We evaluated extensive experiments in Celebrity Face Attributes (CelebA) dataset [1]. The CalebA dataset contains 202,599 face images with 10,177 celebrity identities which is a very common dataset for face-related training. In our experiment, we first aligned the images with Mtcnn method [15] and crop the center image patches with size of \(128\times 128\) as the HR face images to be processed. Then we generate LR images by applied blur operation, down-sampling operation, and noise adding operation on the HR image. We set fixed Gaussian blur kernel b = 1.0, down-sampling factor 4 and we consider three noise levels \(\sigma = 5\), 15 and 25. We select 22k faces from the dataset, of which 20k face images are trained and the rest are used for testing.

4.2 Parameter Settings

In our aggregation network, the number of feature encoding blocks and feature decoding blocks is 4, and each residual block consists of 2 convolution layers with kernels size of \(3\times 3\). In addition to the feature map of input layer and each branch’s output layer is 3, the feature map of other layer is 64. For implementation, we train our model with the Tensorflow platform. The model is trained using the Adam optimization algorithm with an initial learning rate of 1e−3. We total train 50 epochs, and the later 20 epochs with learning rate of 1e−4. Training our network on celebA dataset takes about 6 h on 1 Titan X GPU.

Fig. 4.
figure 4

Comparison of the hallucinated HR images with noise level 25.
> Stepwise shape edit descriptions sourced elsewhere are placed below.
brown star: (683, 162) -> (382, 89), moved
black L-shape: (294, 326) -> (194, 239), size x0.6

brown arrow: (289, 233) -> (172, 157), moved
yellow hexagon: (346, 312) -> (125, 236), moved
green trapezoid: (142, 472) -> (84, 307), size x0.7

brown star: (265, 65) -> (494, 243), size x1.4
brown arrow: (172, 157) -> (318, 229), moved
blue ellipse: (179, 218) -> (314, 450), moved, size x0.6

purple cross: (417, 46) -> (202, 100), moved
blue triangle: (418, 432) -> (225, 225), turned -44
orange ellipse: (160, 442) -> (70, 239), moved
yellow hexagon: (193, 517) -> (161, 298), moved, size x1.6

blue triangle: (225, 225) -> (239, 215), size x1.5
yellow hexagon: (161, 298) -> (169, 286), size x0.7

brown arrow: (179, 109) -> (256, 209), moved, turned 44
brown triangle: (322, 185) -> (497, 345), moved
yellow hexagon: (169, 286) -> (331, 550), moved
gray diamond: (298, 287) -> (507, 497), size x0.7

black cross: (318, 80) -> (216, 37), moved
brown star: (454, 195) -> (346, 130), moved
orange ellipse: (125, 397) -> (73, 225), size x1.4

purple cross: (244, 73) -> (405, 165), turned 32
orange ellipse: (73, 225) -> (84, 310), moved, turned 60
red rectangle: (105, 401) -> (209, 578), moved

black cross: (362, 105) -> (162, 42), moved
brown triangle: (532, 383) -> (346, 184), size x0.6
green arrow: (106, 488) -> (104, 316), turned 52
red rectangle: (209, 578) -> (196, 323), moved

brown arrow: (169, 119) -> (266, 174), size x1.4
Table 1. Quantitative comparison under Gaussian noise.

4.3 Comparisons

We compare our approach with two types of methods: general image super-resolution methods and face hallucination approaches. For general image SR methods, we compare with SRCNN [7] and VDSR [8]. For face hallucination methods, we choose GLN [9] and BCCNN [10] as the contrast methods. Then we use the widely used PSNR (peak signal to noise ratio), SSIM (structural similarity) and FSIM (feature similarity) [16] to evaluate the reconstructed face.

4.4 Results

We use test sets to generate several types of LR surfaces with different noise level. Figure 4 shows the performance of our model and comparisons with other methods. It has been observed that Zhou’s BCCNN [10] cannot eliminate noise. The final result of BCCNN is partly from the input noise face image, so the network does not converge well to obtain better results. Tuzel’s GLN [9], like BCCNN, introduced the structural information of the face. However, in the noisy environment, the prior structural information of the face is not stable enough to converge well to obtain satisfactory results. Dong’s SRCNN [7] also cannot remove the noise because there are only 3 convolutional layers and the parameters of the network are too small to produce satisfactory results. Kim’s VDSR [8] makes the face clean and has more facial detail compare with SRCNN. However, this method uses the same regression function for all regions, resulting in poor reconstruction of some facial regions. Obviously, our method produces better results which not only removes the noise but preserves more face features information.

Table 1 shows the results of comparing our model with other state-of-the-art methods at different noise level. In terms of PSNR, SSIM and FSIM indicators, our model is much better than all comparison methods.

5 Conclusion

In this paper, we present a novel face hallucination framework which uses adaptive aggregation network to guide noise face hallucination. Our network contains two branches: aggregation branch and generator branch. Specifically, our aggregation branch can explore mapping relationships from LR to HR images in different regions, and aggregate the regions by the similarity of the mapping. Then generator branch can be used to make a specific face hallucination of the selected regions to get a better reconstruction result. The experimental results show that our model achieves state-of-the-art performance in noise face hallucination.